Profiling versus tracing

Sunday, 28 February 2016

Profiling and tracing may be used to analyse the dynamic behaviour of a program. A profile (or trace) reveals performance issues, telling you which parts of a program require the most time. You can then focus your efforts on investigating those parts and improving them. If your program takes longer than you expect, then profiling is one of the first resorts to understand the issue.

Profilers generally operate by sampling ("statistical profiling"). Your program is repeatedly interrupted as it runs, with a fixed interval between interruptions (e.g. every millisecond). The purpose of each interruption is to take a sample, which is done by visiting each running thread, and then examining the stack to discover which functions are running. The effect is similar to stopping execution in a debugger and asking for a backtrace, e.g. using the "bt" command in GDB. The profiler records each sample and all of the samples are aggregated into a report or turned into a graph: flame graphs are a nice example of that. On Linux platforms, the best profiler is perf: do not waste time with the archaic gprof tool.

Tracers do not operate by sampling. Instead, the trace is a log of events within to the program. This log may be detailed enough to report function calls and returns, and execution of other statements. Tracing may require the program to be instrumented, i.e. modified to include code to log events. This instrumentation may be added to the source code, creating a "instrumented code" as a pre-compilation step, or it may be added dynamically to the machine code (Intel's PIN tool works like that). Alternatively, tracing may rely on hardware such as the branch trace store in recent Intel CPUs, or the trace may be generated by an instruction set simulator. There are also less detailed methods of tracing code - for instance, strace or Process Monitor - which only record certain types of event, e.g. system calls.

A detailed trace may be used to reconstruct a profile. As the trace is a timestamped record of calls and returns, a trace parsing tool can track the state of the stack at each point in time. If the state of the stack is sampled periodically, the result is the same as a profile.

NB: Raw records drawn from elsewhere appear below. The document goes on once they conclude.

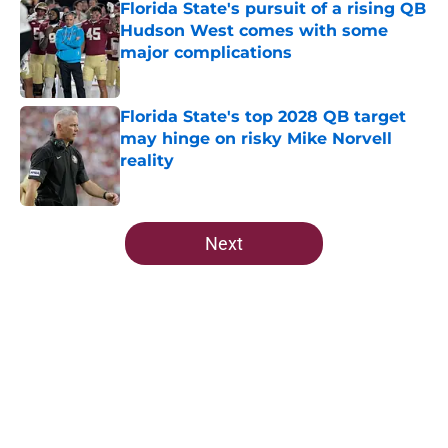
Florida State's pursuit of a rising QB
Hudson West comes with some
major complications
Published by on Invalid Date
Florida State's top 2028 QB target
may hinge on risky Mike Norvell
reality
Published by on Invalid Date
5 related articles loaded
Next
Home
/
FSU Football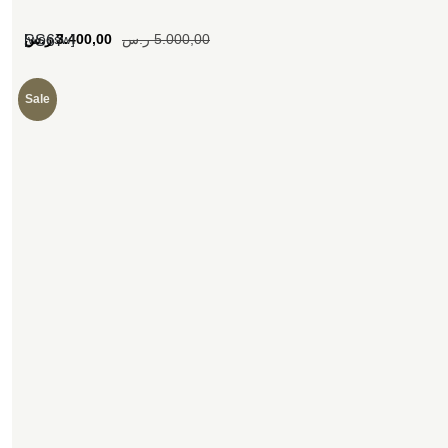
[woosw]
ر.س
3.400,00
ر.س
5.000,00
SS67
Sale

However, a profile cannot be used to reconstruct a trace. This is because the profile omits information about everything that happened between two samples. Many calls and returns may occur between samples: these are invisible in the profile report. In many cases, this missing information is not necessary in order to see where the program is spending most of its time, and it's possible to understand the performance problem without it.

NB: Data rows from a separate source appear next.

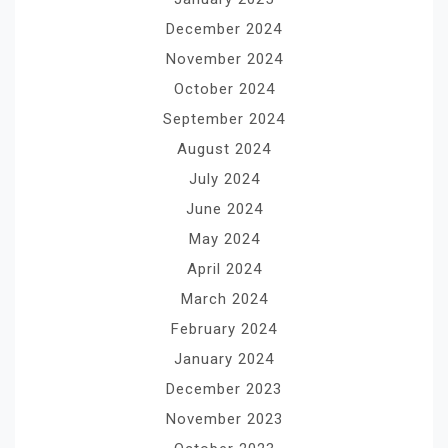
December 2024
November 2024
October 2024
September 2024
August 2024
July 2024
June 2024
May 2024
April 2024
March 2024
February 2024
January 2024
December 2023
November 2023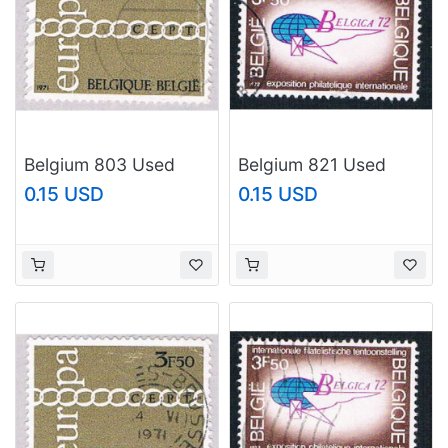
Belgium 803 Used
Belgium 821 Used
Europa 1973
Belgica Emblem
0.15 USD
0.15 USD
(BP36821)
(BP13826)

Traces are necessary for other forms of timing analysis. Sometimes it isn't enough to rely on sampling to obtain the timing information required, because you need all of the information, not just the cases that are most likely to occur. Worst-case execution time (WCET) analysis is one example: this analysis indicates the longest possible execution time required for part of the program. WCET analysis requires very detailed information about the program and the hardware it runs on, usually in order to certify a safety-critical system such as engine control software for an aircraft. A profile is neither reliable enough nor detailed enough for this. But that sort of analysis is only required for embedded real-time software.

Traces can also be useful for discovering the chain of events that led to a problem: in this sense, a tracing tool is a bit like a reversible debugger such as Undodb or RR, but with the advantage of running on platforms that reversible debugging can't support, like exotic embedded systems hardware or Microsoft Windows. Traces don't let you see absolutely all information about the program state, but you can at least see the path taken to reach a problem, which may provide enough clues. (I have used this debugging method on Windows for a program that crashed during startup on some systems and not others, and could not be debugged in any other way.)

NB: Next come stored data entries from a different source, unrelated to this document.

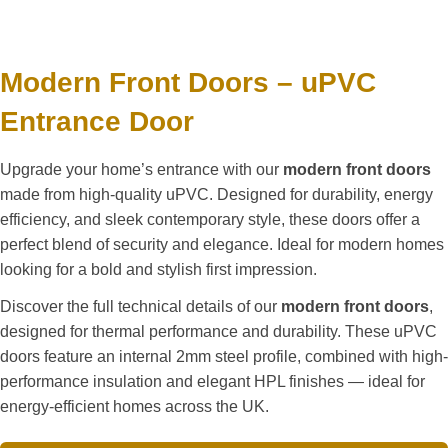
Modern Front Doors – uPVC
Entrance Door
Upgrade your home’s entrance with our
modern front doors
made from high-quality uPVC. Designed for durability, energy
efficiency, and sleek contemporary style, these doors offer a
perfect blend of security and elegance. Ideal for modern homes
looking for a bold and stylish first impression.
Discover the full technical details of our
modern front doors
,
designed for thermal performance and durability. These uPVC
doors feature an internal 2mm steel profile, combined with high-
performance insulation and elegant HPL finishes — ideal for
energy-efficient homes across the UK.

The unfortunate fact is that tracing is often more difficult to set up, compared to profiling, so in many cases it does not make sense to use a tracing method when you can use a profiler. Here are some of the problems:

  • Compiling instrumenting code is never quite as easy as compiling the original code,
  • Detailed traces are very large,
  • The overhead of writing detailed trace information to disk may well be greater than the execution time of your program,
  • If any information is missing from the trace, it may be impossible to accurately parse it.

This last point requires a little extra information. If the trace is generated by instrumenting the code, you run into a problem with code that can't be instrumented, such as code that's already been compiled into the C library. Ignoring calls to uninstrumented code is risky, because uninstrumented code may call back into instrumented code. For instance, the C library function "qsort" is passed a function pointer for a comparison function. If "qsort" is not instrumented, but the comparison function is, then parsing the trace poses a problem: the transition from the call to qsort to the comparison is unexpected, and the trace parser cannot know whether the trace is a correct representation of program execution or not. Signal handlers and interrupt handlers are also an issue for trace parsing for a similar reason.

There are ways of dealing with all of these problems, and they're pretty straightforward, e.g. marking the functions that call back, indicating which functions represent signal handlers, or excluding certain functions from instrumentation. But this is extra effort for the programmer, not necessary to set up statistical profiling.

Tracing can be useful, but there are additional difficulties when it is used. In many cases a profile will be sufficient for analysing the performance of a program, understanding which parts are slow, and figuring out how to resolve bottlenecks, and these are the problems of interest to most programmers. However, statistical profiles are not suitable for certain problems, such as those in safety-critical systems, and in those cases, tracing may be required.